### Exercise
Your job is to give again, exactly and with no additions, the lines in the records below from the one with "Туристическая" through the one with "garantam um acesso", both included. Omit the pictures.

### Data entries
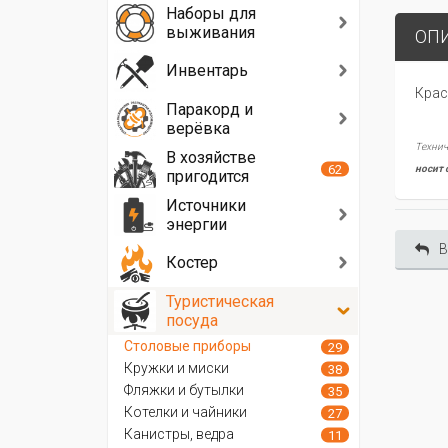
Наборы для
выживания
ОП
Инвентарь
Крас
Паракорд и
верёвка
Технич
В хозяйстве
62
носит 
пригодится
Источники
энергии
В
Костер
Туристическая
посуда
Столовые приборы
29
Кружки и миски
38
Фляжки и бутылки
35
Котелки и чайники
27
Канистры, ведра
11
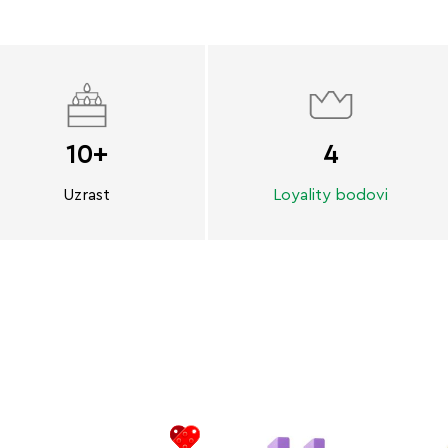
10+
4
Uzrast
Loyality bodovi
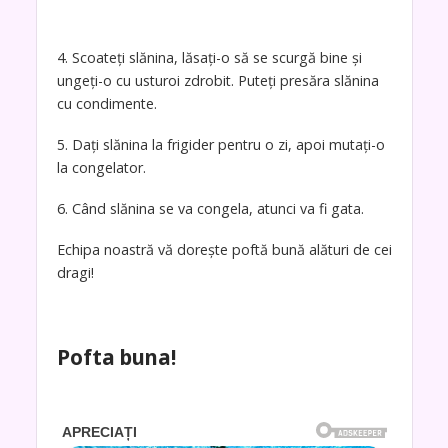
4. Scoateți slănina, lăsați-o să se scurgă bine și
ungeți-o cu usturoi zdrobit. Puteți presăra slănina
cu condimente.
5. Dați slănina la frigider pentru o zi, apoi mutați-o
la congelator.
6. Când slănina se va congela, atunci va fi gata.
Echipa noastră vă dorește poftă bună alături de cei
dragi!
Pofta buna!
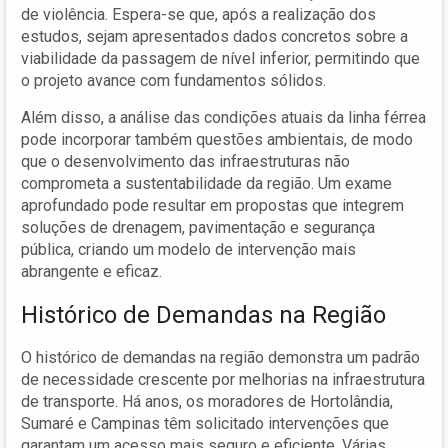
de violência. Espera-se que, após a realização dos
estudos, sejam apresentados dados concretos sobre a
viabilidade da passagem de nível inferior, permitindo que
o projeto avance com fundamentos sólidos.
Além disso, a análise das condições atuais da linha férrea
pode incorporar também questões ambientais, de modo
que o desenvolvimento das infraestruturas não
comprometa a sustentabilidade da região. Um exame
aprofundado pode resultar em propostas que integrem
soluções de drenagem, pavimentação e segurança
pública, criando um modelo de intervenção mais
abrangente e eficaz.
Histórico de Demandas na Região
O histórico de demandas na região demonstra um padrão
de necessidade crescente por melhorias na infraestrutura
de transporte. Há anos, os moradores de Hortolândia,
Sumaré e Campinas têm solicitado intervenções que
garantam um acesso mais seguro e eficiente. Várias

* * *

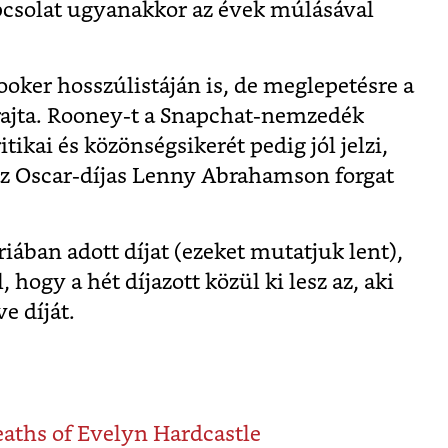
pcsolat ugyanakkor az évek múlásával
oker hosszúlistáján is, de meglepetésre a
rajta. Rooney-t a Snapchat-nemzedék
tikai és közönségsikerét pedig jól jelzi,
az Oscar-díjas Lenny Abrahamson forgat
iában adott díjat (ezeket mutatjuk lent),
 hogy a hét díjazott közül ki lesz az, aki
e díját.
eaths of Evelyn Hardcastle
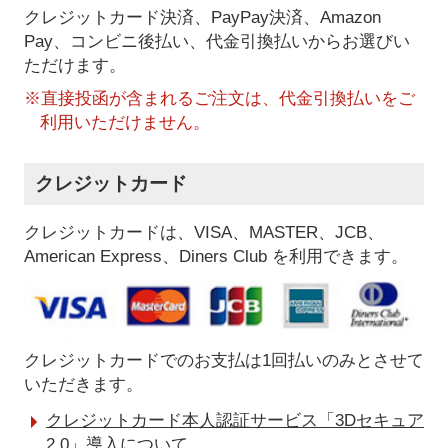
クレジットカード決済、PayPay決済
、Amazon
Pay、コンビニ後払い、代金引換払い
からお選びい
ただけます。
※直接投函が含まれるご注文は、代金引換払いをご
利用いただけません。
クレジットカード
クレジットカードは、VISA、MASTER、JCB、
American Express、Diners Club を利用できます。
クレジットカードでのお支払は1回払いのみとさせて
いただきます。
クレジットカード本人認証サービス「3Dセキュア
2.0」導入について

### Answer box
Туристическая
посуда
Столовые приборы
29
Кружки и миски
38
Фляжки и бутылки
35
Котелки и чайники
27
Канистры, ведра
11
10+
4
Uzrast
Loyality bodovi
4. Scoateți slănina, lăsați-o să se scurgă bine și
ungeți-o cu usturoi zdrobit. Puteți presăra slănina
cu condimente.
5. Dați slănina la frigider pentru o zi, apoi mutați-o
la congelator.
6. Când slănina se va congela, atunci va fi gata.
Echipa noastră vă dorește poftă bună alături de cei
dragi!
Pofta buna!
de violência. Espera-se que, após a realização dos
estudos, sejam apresentados dados concretos sobre a
viabilidade da passagem de nível inferior, permitindo que
o projeto avance com fundamentos sólidos.
Além disso, a análise das condições atuais da linha férrea
pode incorporar também questões ambientais, de modo
que o desenvolvimento das infraestruturas não
comprometa a sustentabilidade da região. Um exame
aprofundado pode resultar em propostas que integrem
soluções de drenagem, pavimentação e segurança
pública, criando um modelo de intervenção mais
abrangente e eficaz.
Histórico de Demandas na Região
O histórico de demandas na região demonstra um padrão
de necessidade crescente por melhorias na infraestrutura
de transporte. Há anos, os moradores de Hortolândia,
Sumaré e Campinas têm solicitado intervenções que
garantam um acesso mais seguro e eficiente. Várias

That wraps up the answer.